P3. To some the concept of hefty unmoving stones used as currency may seem ridiculous. But when a financial crisis occurs we ask where did those millions and trillions of dollars go? “Invention of Money” broadcasted by Planet Money the idea of disappearing money is questioned. As logical people who understand million and trillion is a very large number we must question how did it disappear and who got it? The answer is that money was only a concept and never a tangible thing. Money doesn’t exist as a thing but rather an idea. Money isn’t solid and its value could disappear.
P4. What’s so different between a stone at the bottom of the ocean and a number from the ATM? Both we cannot see, we simply trust they’re present. We depend on the rock at the bottom of the sea and the printed numbers from the bank. We never can hold or even lay our eyes on such measurements of wealth yet we believe in them. We believe so blindly, that our own blindness is unknown to us. We were born blind to the emptiness of money. The power of money is only registered and fueled by our unyielding belief.

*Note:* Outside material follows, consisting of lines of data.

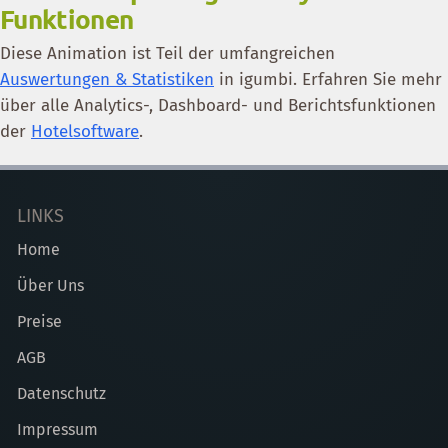
Funktionen
Diese Animation ist Teil der umfangreichen
Auswertungen & Statistiken
in igumbi. Erfahren Sie mehr
über alle Analytics-, Dashboard- und Berichtsfunktionen
der
Hotelsoftware
.
LINKS
Home
Über Uns
Preise
AGB
Datenschutz
Impressum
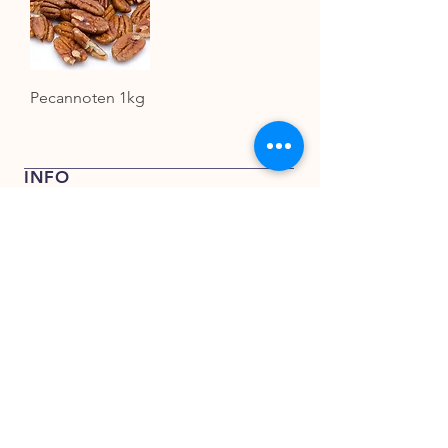
Pecannoten 1kg
INFO
Verkoop- en leveringsvoorwaarden
Privacy Verklaring
KENT FOODS BV
KENT FOODS BV
Rederijweg 17 – 19
4906 CX Oosterhout
verkoop@kentfoods.nl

P5. With belief, the Brazilian people knew their money had value again. In “Invention of Money” we learn that with no hard proof, the people had to be tricked into believing. Virtual currency was created which was basically imaginary money. The idea of virtual currency was created because Brazil had such high inflation and the economy was almost impossible to fix. Four underdog economists created virtual currency in hopes that this would fix the economy. People trusted this knew currency, the fake money became real money when the people believed in it. This brought Brazil into the eighth largest economic country. From nothing to everything, all in the belief of this new money. This idea relied heavily on the publics belief. Without their belief in this new money the idea would crumble like all the other ideas.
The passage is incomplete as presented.